*** Dataset extract
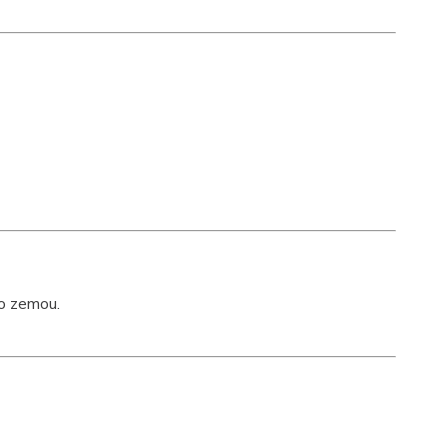
so zemou.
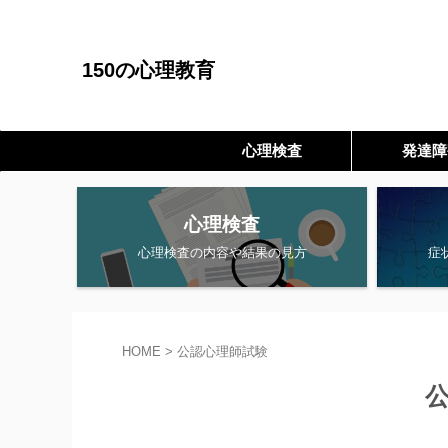
150の心理教育
心理検査
発達障
心理検査
心理検査の内容や結果の見方
症
HOME
>
公認心理師試験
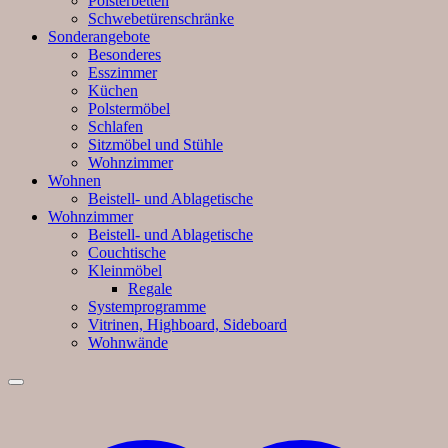
Polsterbetten
Schwebetürenschränke
Sonderangebote
Besonderes
Esszimmer
Küchen
Polstermöbel
Schlafen
Sitzmöbel und Stühle
Wohnzimmer
Wohnen
Beistell- und Ablagetische
Wohnzimmer
Beistell- und Ablagetische
Couchtische
Kleinmöbel
Regale
Systemprogramme
Vitrinen, Highboard, Sideboard
Wohnwände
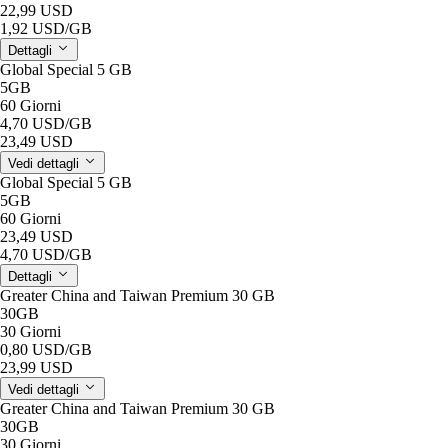
22,99 USD
1,92 USD
/GB
Dettagli
Global Special 5 GB
5GB
60 Giorni
4,70 USD
/GB
23,49 USD
Vedi dettagli
Global Special 5 GB
5GB
60 Giorni
23,49 USD
4,70 USD
/GB
Dettagli
Greater China and Taiwan Premium 30 GB
30GB
30 Giorni
0,80 USD
/GB
23,99 USD
Vedi dettagli
Greater China and Taiwan Premium 30 GB
30GB
30 Giorni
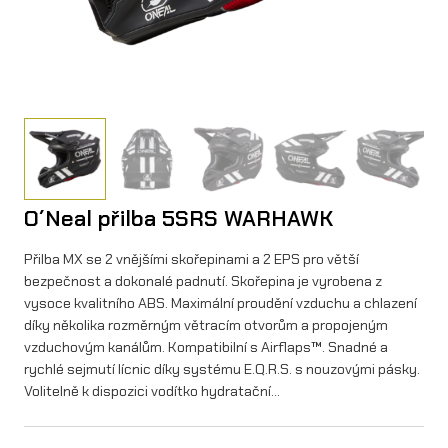
O´Neal přilba 5SRS WARHAWK
Přilba MX se 2 vnějšími skořepinami a 2 EPS pro větší
bezpečnost a dokonalé padnutí. Skořepina je vyrobena z
vysoce kvalitního ABS. Maximální proudění vzduchu a chlazení
díky několika rozměrným větracím otvorům a propojeným
vzduchovým kanálům. Kompatibilní s Airflaps™. Snadné a
rychlé sejmutí lícnic díky systému E.Q.R.S. s nouzovými pásky.
Volitelně k dispozici vodítko hydratační…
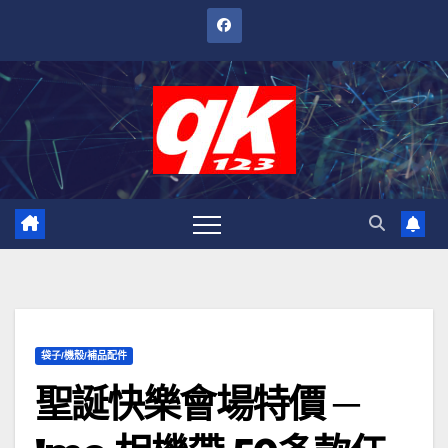
跳
至
內
容
袋子/機殼/補品配件
聖誕快樂會場特價 ─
******
◆ Directions for this task
The records above should be retyped in full and exactly; omit the pictures.

◆ Answer below
so zemou.
150の心理教育
心理検査
発達障
心理検査
心理検査の内容や結果の見方
症
HOME
>
公認心理師試験
Polsterbetten
Schwebetürenschränke
Sonderangebote
Besonderes
Esszimmer
Küchen
Polstermöbel
Schlafen
Sitzmöbel und Stühle
Wohnzimmer
Wohnen
Beistell- und Ablagetische
Wohnzimmer
Beistell- und Ablagetische
Couchtische
Kleinmöbel
Regale
Systemprogramme
Vitrinen, Highboard, Sideboard
Wohnwände
22,99 USD
1,92 USD
/GB
Dettagli
Global Special 5 GB
5GB
60 Giorni
4,70 USD
/GB
23,49 USD
Vedi dettagli
Global Special 5 GB
5GB
60 Giorni
23,49 USD
4,70 USD
/GB
Dettagli
Greater China and Taiwan Premium 30 GB
30GB
30 Giorni
0,80 USD
/GB
23,99 USD
Vedi dettagli
Greater China and Taiwan Premium 30 GB
30GB
30 Giorni
O´Neal přilba 5SRS WARHAWK
Přilba MX se 2 vnějšími skořepinami a 2 EPS pro větší
bezpečnost a dokonalé padnutí. Skořepina je vyrobena z
vysoce kvalitního ABS. Maximální proudění vzduchu a chlazení
díky několika rozměrným větracím otvorům a propojeným
vzduchovým kanálům. Kompatibilní s Airflaps™. Snadné a
rychlé sejmutí lícnic díky systému E.Q.R.S. s nouzovými pásky.
Volitelně k dispozici vodítko hydratační…
跳
至
內
容
袋子/機殼/補品配件
聖誕快樂會場特價 ─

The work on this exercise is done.